Pfizer (PFE) has had a very challenging 2012, with the losses of revenue due to patent expirations. I have been very impressed with what I call the creative exploration of the company to replace that income. Let's take a look at some of the ways Pfizer is reinventing itself in a very competitive pharma market.
Cutting Old Alliances
There are companies making arrangements with Indian generic makers because of their low costs at a time when generics are taking a much larger piece of the drug market. This is taking place at the same time Pfizer is building some alliances and nixing others. It ended its relationship with Claris Lifesciences even though the Indian company worked its way back into the good graces of the FDA after a two year ban. It had contamination problems and had made improvements in the plants to the satisfaction of the FDA. In 2010 some of the company's products contained fungus that caused Pfizer to recall some antibiotics and an anti-nausea product contracted out to Claris. This was the latest bridge it burned. It also nixed a multi million dollar deal to sell Bangalore-based Biocon's insulin products in March.
The Focus on Prescription Drugs
Pfizer has long term plans to spend more energies on its pharma industry. It has taken actions to downsize areas including its Capsugel unit, baby formula operations, and it is separating it animal health unit, Zoetis. Along with this the downsizing it has also put together an alliance with Mylan (MYL) that reveals a move toward the generic drug market. Pfizer and Mylan have teamed together to sell 350 patent drugs together in the growing Japanese market. These two make a good team. Pfizer will handle sales and marketing while Mylan takes care of R&D and manufacturing.

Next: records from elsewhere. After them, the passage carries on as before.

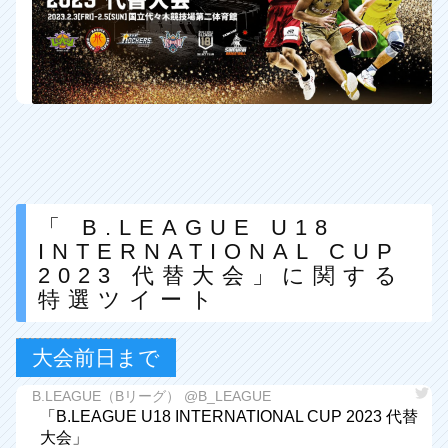
「 B.LEAGUE U18
INTERNATIONAL CUP
2023 代替大会」に関する
特選ツイート
大会前日まで
B.LEAGUE（Bリーグ） @B_LEAGUE
「B.LEAGUE U18 INTERNATIONAL CUP 2023 代替
大会」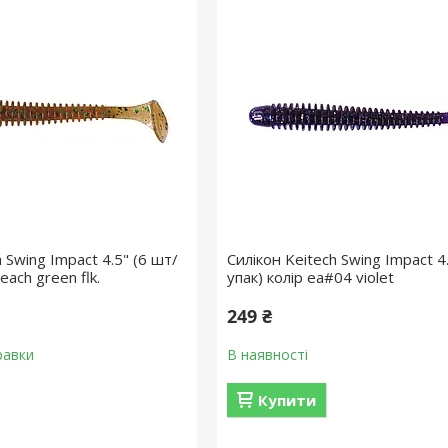
 Swing Impact 4.5" (6 шт/
Силікон Keitech Swing Impact 4
each green flk.
упак) колір ea#04 violet
249 ₴
равки
В наявності
Купити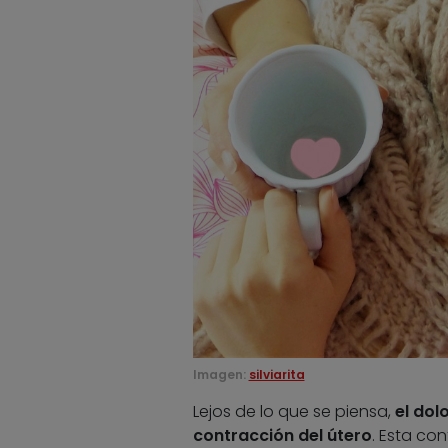
Imagen:
silviarita
Lejos de lo que se piensa,
el dol
contracción del útero
. Esta co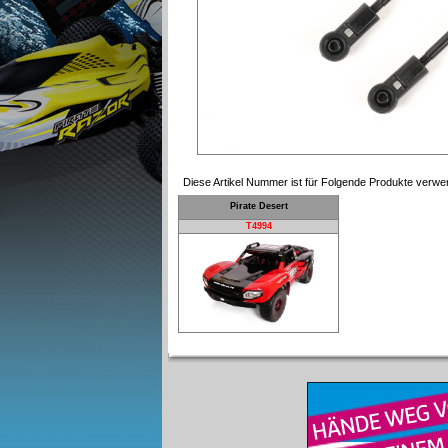
Diese Artikel Nummer ist für Folgende Produkte verwe
Pirate Desert
T4994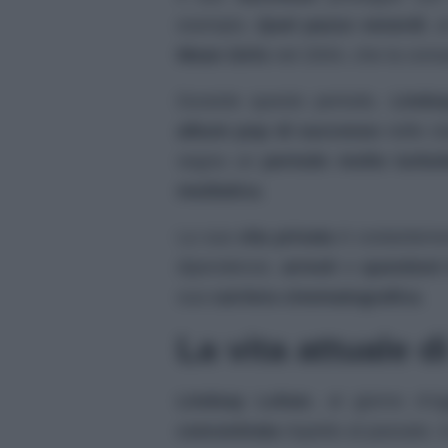
esempio,
Quel pazzo venerdì
, 
Mean Girls
nel 2004, che la con
Durante questo periodo,
Linds
album pop di successo
nelle cl
segna un
periodo molto turbol
mediatica
.
La sua
vita privata
è costantemen
dipendenze,
arresti
e
questioni 
sua
carriera cinematografica
.
La vita attuale d
Lindsay Lohan
, al giorno d’o
concentrata
rispetto al passato. I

This is a great move for Pfizer! The Japanese market is a hot one for generic drugs. Japan is the world's second largest pharma market and 6th for generic drugs. Sales in Japan for the company grew by 6.9% last year while in Europe sales fell 5% and in the U.S. by 7%. Japan is increasingly cost-conscious trying to get cheaper copycat drugs into a market of aging citizens. Regulatory reforms have sped up new drug launches in a market notoriously slow at adopting treatments already in use elsewhere. This aging population makes the region a growing market while others are not doing well.

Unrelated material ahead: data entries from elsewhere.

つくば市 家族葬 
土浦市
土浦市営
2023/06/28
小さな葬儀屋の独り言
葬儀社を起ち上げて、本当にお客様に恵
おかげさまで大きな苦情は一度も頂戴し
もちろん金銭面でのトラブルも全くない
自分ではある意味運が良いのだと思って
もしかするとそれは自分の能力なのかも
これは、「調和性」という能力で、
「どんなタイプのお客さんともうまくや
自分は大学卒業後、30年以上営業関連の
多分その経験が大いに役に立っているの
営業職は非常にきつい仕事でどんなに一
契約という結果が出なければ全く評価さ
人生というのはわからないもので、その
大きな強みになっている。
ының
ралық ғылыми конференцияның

Pfizer will create new revenue streams in this generic market but it is also exploring another alternative that may also prove profitable over the counter drugs.
Exploring OTC Drug Market
It has been wrestling for some time with the issue of losing patents which will cause continued decline in sales. If you have read anything on Pfizer you will recall that Lipitor alone brought in $11 billion in 2011 and that is out the window. Patent expirations on Viagra, Enbrel, Detrol, among others, in 2012 will also hurt revenues. The OTC market is one option it has turned to besides the generic market in Japan that looks promising. If the FDA makes certain prescription drugs available on the OTC market for chronic conditions, Lipitor could be one of them, as well as Celebrex and Viagra under the new frame work by the FDA.

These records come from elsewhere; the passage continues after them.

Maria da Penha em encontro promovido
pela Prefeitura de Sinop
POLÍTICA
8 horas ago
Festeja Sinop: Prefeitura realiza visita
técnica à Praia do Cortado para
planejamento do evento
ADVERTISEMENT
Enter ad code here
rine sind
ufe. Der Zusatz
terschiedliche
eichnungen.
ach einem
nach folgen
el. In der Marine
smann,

One move Pfizer made that will bring in revenue is the acquisition of AstraZeneca's rights to OTC Nexium. It agreed to pay $250 million up-front and then royalties. Nexium is expected to be on the OTC market by 2014 and had sales in 2011 of $4.4 billion. With its wide sales network, Pfizer could position itself to tap this expected growth.
The stock appears to be moving sideways right now after moving up in the month of July. It has moved sideways through August and appears to have built a nice foundation of support at about 23.60. The RSI indicator reveals to us that this foundation is a pretty strong foundation too. We can see this because the RSI has remained above the '50' market (the division between bullish and bearish strength) throughout this sideways (or consolidation) period. The MACD Histogram revealed the consolidation before it happened with a negative divergence but it has not support. For this reason it is not a sign of a bearish move, just a slow down in the present trend.
The Options Play
Presently trading at 23.85, I am expecting the stock to continue up from the looks of the formation. The company is putting together some good alliances for future revenue replacement strategies so I think it will move sideways and then continue up before the year's end. I am considering an income play that is bullish but will give me at least 5 to 6 months protection against time decay.
- Buy the January 2013 call with a strike of '24' (priced at $0.95)
- Sell the January 2013 call with a strike of '25' (priced at $0.51)
- Net Debit to Start: $0.44
- Maximum Profit: $0.56
- Maximum Risk: net debit
- Maximum Length of Play: 5 months
Reasoning behind the Trade
- Stock has a good foundation and looks like it will sustain its present position before moving up.